> [Task directions]:
Your reply should reproduce the data below without a single alteration, apart from dropping the images.

○ ○ ○

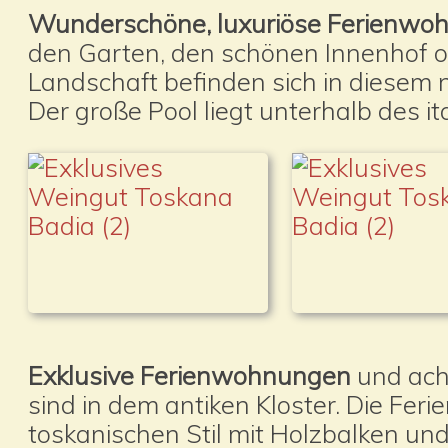
Wunderschöne, luxuriöse Ferienwo
den Garten, den schönen Innenhof o
Landschaft befinden sich in diesem
Der große Pool liegt unterhalb des it
Exklusive Ferienwohnungen
und ach
sind in dem antiken Kloster. Die Fe
toskanischen Stil mit Holzbalken un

○ ○ ○

> [Answer box]:
Wunderschöne, luxuriöse Ferienwo
den Garten, den schönen Innenhof o
Landschaft befinden sich in diesem
Der große Pool liegt unterhalb des it
Exklusive Ferienwohnungen
und ach
sind in dem antiken Kloster. Die Fe
toskanischen Stil mit Holzbalken un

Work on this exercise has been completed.